Rishi Sunak eyes VAT cut in bid to boost UK economy

Chancellor Rishi Sunak is considering a cut to value added tax to boost consumer spending and help the hard-hit hospitality sector as pressure mounts on the chancellor from business groups and his own MPs to take early action to support the UK’s economic recovery.

The plans under discussion, confirmed by Treasury officials on Sunday, come as Boris Johnson’s government prepares to scrap the two metre social distancing rule and replace it with “one metre plus” guidelines that will probably include further use of masks and physical screens.

But the move to temporarily lower VAT at considerable cost to the exchequer comes with a sting in the tail, as Mr Sunak is also working on plans for deferred tax rises and cuts to public spending in an Autumn Budget.

There are still serious misgivings in the Treasury over the effectiveness of cutting VAT as a stimulus and officials say decisions on the move have not yet been taken.

But there has been more impetus to reduce VAT in recent days as those close to the chancellor feel the benefits to confidence of a temporary reduction in the 20 per cent rate might outweigh the costs.

Also under consideration in Number 11 is a plea from the hospitality and tourism industries to lower the rate of VAT specifically on pubs, restaurants and hotels.

A specific lower rate for the sector is allowable under European rules and would retain more of the benefits of any VAT cut in the UK rather than it leaking abroad.

Any action to lower VAT rates or other taxes would come after the government loosens social distancing rules. Health secretary Matt Hancock said on Sunday the government would announce further relaxations which would come into force on July 4.

Mr Hancock told Sky News that the government was “on track” to deliver its plan to further reopen the economy and did not rule out hairdressers reopening on July 4. “We talk about hospitality and outdoor hospitality in that plan but there are a whole series of other services especially where you need to be physically close to someone to carry it out like a haircut — a lot of the country does need a haircut.”

Although Whitehall officials said that there were “encouraging” signs from Downing Street about reopening the tourism industry and hospitality sector, government insiders cautioned that shared facilities — such as hotel gyms and public bathrooms — remain a problematic issue that need to be worked through.

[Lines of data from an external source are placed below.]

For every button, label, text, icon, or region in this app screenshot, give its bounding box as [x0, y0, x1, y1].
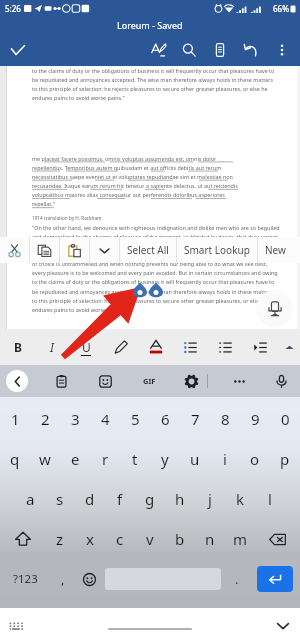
button[interactable]: x — [75, 519, 105, 559]
staticText: 5:26 — [5, 3, 21, 14]
button[interactable]: Collapse keyboard — [271, 614, 295, 638]
button[interactable]: Voice input — [270, 370, 292, 392]
staticText: foresee the pain and trouble that are bo… — [32, 242, 277, 249]
staticText: b — [175, 529, 185, 549]
button[interactable]: 9 — [240, 399, 270, 439]
button[interactable]: Select All — [120, 237, 176, 263]
button[interactable]: Done — [0, 34, 35, 66]
staticText: i — [223, 449, 227, 469]
button[interactable]: Emoji — [76, 559, 102, 599]
button[interactable]: f — [105, 479, 135, 519]
staticText: a — [26, 489, 35, 509]
button[interactable]: i — [210, 439, 240, 479]
staticText: ?123 — [13, 571, 38, 587]
staticText: h — [175, 489, 185, 509]
staticText: w — [39, 449, 51, 469]
button[interactable]: Bold — [1, 329, 35, 365]
button[interactable]: u — [180, 439, 210, 479]
button[interactable]: j — [195, 479, 225, 519]
staticText: Select All — [127, 243, 169, 257]
button[interactable]: e — [60, 439, 90, 479]
staticText: be repudiated and annoyances accepted. T… — [32, 288, 273, 295]
staticText: l — [268, 489, 272, 509]
button[interactable]: Highlight — [103, 329, 138, 365]
button[interactable]: r — [90, 439, 120, 479]
button[interactable]: n — [195, 519, 225, 559]
staticText: j — [208, 489, 212, 509]
button[interactable]: File — [204, 34, 235, 66]
button[interactable]: Copy — [30, 237, 59, 263]
button[interactable]: Settings — [180, 370, 202, 392]
button[interactable]: k — [225, 479, 255, 519]
staticText: k — [236, 489, 245, 509]
button[interactable]: Shift — [0, 519, 45, 559]
staticText: GIF — [143, 376, 156, 386]
staticText: U — [82, 339, 91, 355]
button[interactable]: p — [270, 439, 300, 479]
button[interactable]: g — [135, 479, 165, 519]
button[interactable]: o — [240, 439, 270, 479]
staticText: 1 — [11, 409, 20, 429]
button[interactable]: Numbered list — [208, 329, 243, 365]
button[interactable]: Hide keyboard — [4, 614, 28, 638]
staticText: to the claims of duty or the obligations… — [32, 67, 275, 74]
button[interactable]: c — [105, 519, 135, 559]
button[interactable]: 3 — [60, 399, 90, 439]
button[interactable]: GIF — [138, 370, 160, 392]
button[interactable]: t — [120, 439, 150, 479]
staticText: 5 — [131, 409, 140, 429]
button[interactable]: Increase indent — [243, 329, 278, 365]
button[interactable]: More options — [266, 34, 297, 66]
button[interactable]: Underline — [69, 329, 103, 365]
button[interactable]: b — [165, 519, 195, 559]
button[interactable]: Bullet list — [173, 329, 208, 365]
button[interactable]: Search — [173, 34, 204, 66]
button[interactable]: Mobile view — [256, 290, 293, 327]
button[interactable]: 0 — [270, 399, 300, 439]
button[interactable]: m — [225, 519, 255, 559]
button[interactable]: Draw — [142, 34, 173, 66]
button[interactable]: 2 — [30, 399, 60, 439]
button[interactable]: Paste — [60, 237, 89, 263]
button[interactable]: 5 — [120, 399, 150, 439]
button[interactable]: a — [15, 479, 45, 519]
button[interactable]: Smart Lookup — [177, 237, 257, 263]
button[interactable]: Cut — [0, 237, 29, 263]
button[interactable]: 1 — [0, 399, 30, 439]
button[interactable]: New Comment — [258, 237, 300, 263]
button[interactable]: Enter — [257, 566, 293, 592]
staticText: t — [132, 449, 138, 469]
button[interactable]: Italic — [35, 329, 69, 365]
button[interactable]: , — [50, 559, 76, 599]
staticText: v — [146, 529, 154, 549]
button[interactable]: Clipboard — [50, 370, 72, 392]
button[interactable]: Back — [6, 370, 28, 392]
button[interactable]: More — [90, 237, 119, 263]
button[interactable]: More — [228, 370, 250, 392]
staticText: me placeat facere possimus, omnis volupt… — [32, 155, 217, 162]
button[interactable]: y — [150, 439, 180, 479]
button[interactable]: q — [0, 439, 30, 479]
button[interactable]: h — [165, 479, 195, 519]
button[interactable]: s — [45, 479, 75, 519]
button[interactable]: Expand ribbon — [278, 329, 300, 365]
button[interactable]: 7 — [180, 399, 210, 439]
button[interactable]: Backspace — [255, 519, 300, 559]
button[interactable]: 4 — [90, 399, 120, 439]
button[interactable]: Font color — [138, 329, 173, 365]
button[interactable]: z — [45, 519, 75, 559]
staticText: repellat." — [32, 200, 55, 207]
button[interactable]: Undo — [235, 34, 266, 66]
button[interactable]: 8 — [210, 399, 240, 439]
staticText: m — [233, 529, 248, 549]
button[interactable]: l — [255, 479, 285, 519]
staticText: o — [250, 449, 260, 469]
button[interactable]: 6 — [150, 399, 180, 439]
button[interactable]: . — [224, 559, 250, 599]
button[interactable]: ?123 — [0, 559, 50, 599]
button[interactable]: d — [75, 479, 105, 519]
button[interactable]: Stickers — [94, 370, 116, 392]
button[interactable]: v — [135, 519, 165, 559]
button[interactable]: w — [30, 439, 60, 479]
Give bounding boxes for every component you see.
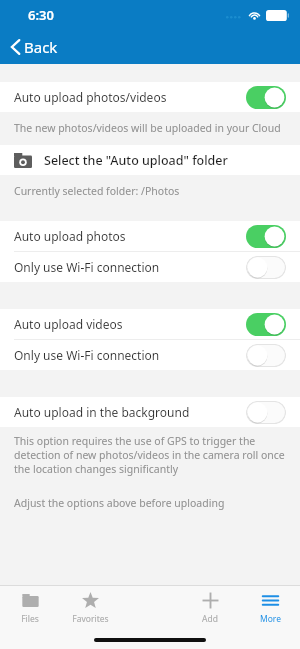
- button[interactable]: [246, 401, 286, 424]
- button[interactable]: Files: [0, 586, 60, 630]
- button[interactable]: Auto upload photos/videos: [0, 82, 300, 112]
- staticText: Auto upload photos/videos: [14, 89, 246, 105]
- staticText: Favorites: [72, 613, 109, 625]
- staticText: Select the "Auto upload" folder: [44, 152, 228, 169]
- staticText: The new photos/videos will be uploaded i…: [14, 121, 281, 135]
- button[interactable]: Add: [180, 586, 240, 630]
- staticText: Add: [202, 613, 218, 625]
- button[interactable]: [246, 256, 286, 279]
- button[interactable]: Auto upload in the background: [0, 397, 300, 427]
- button[interactable]: Auto upload photos: [0, 221, 300, 251]
- staticText: Files: [21, 613, 39, 625]
- button[interactable]: [246, 225, 286, 248]
- button[interactable]: [246, 344, 286, 367]
- button[interactable]: [246, 86, 286, 109]
- staticText: Back: [24, 37, 58, 57]
- button[interactable]: Only use Wi-Fi connection: [0, 340, 300, 370]
- button[interactable]: Back: [5, 32, 64, 62]
- button[interactable]: Only use Wi-Fi connection: [0, 252, 300, 282]
- staticText: 6:30: [28, 6, 54, 24]
- staticText: More: [260, 613, 281, 625]
- staticText: Auto upload videos: [14, 316, 246, 332]
- staticText: Currently selected folder: /Photos: [14, 184, 180, 198]
- staticText: Auto upload photos: [14, 228, 246, 244]
- staticText: This option requires the use of GPS to t…: [14, 434, 286, 476]
- staticText: Only use Wi-Fi connection: [14, 259, 246, 275]
- button[interactable]: [246, 313, 286, 336]
- staticText: Adjust the options above before uploadin…: [14, 496, 225, 510]
- button[interactable]: More: [240, 586, 300, 630]
- button[interactable]: Select the "Auto upload" folder: [0, 145, 300, 175]
- staticText: Only use Wi-Fi connection: [14, 347, 246, 363]
- staticText: Auto upload in the background: [14, 404, 246, 420]
- button[interactable]: Auto upload videos: [0, 309, 300, 339]
- button[interactable]: Favorites: [60, 586, 120, 630]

Further details are expected in the middle of this week. 

The Treasury wants to closely monitor the level of spending to gauge whether the public needs a tax cut to encourage them to return to more normal economic life.

Bars and restaurants want the British government to relax the two metre social distancing rules © Dylan Martinez/Reuters

But the pressure from business is growing. In a letter to the chancellor seen by the FT, Helen Dickinson, chief executive of the British Retail Consortium, said that “a temporary reduction in the headline VAT rate and in income tax for lower earners would boost consumer demand and raise consumption”.

Kate Nicholls, head of UKHospitality, which represents the sector, added: “It does need a big bold intervention.”

The chancellor is currently considering what stimulus measures to announce in a summer statement, expected in early July and what should wait until a full Autumn Budget which will set the government’s plans for the public finances for the next four years.

Officials in the Treasury worry that VAT cuts do not represent good value for public money because much of the benefit flows abroad. If the chancellor decides on a cut in the coming weeks it will be in a bid to boost general confidence.

But while most Tory MPs expect a summer of stimulus, some are warning the Autumn Budget should also include deferred tax increases and spending cuts to stabilise the soaring level of public debt.

Mr Sunak has promised to set out an economic framework for the rest of the parliament in the Autumn Budget, which is set to accept the rise in public debt to around 100 per cent of national income, but which will also set it on a gentle downward trajectory in the medium term.

Neil O’Brien, MP for Harborough and former Treasury adviser, said: “We simultaneously need a stimulus now to fight recession, but also need to roll the pitch so that we can deal with very high levels of debt”.

Another former Tory minister said that the public finances were so stretched that a fiscal tightening would be necessary before long: “The public aren’t going to like it but it feels like either spending cuts or tax rises are going to be necessary soon.”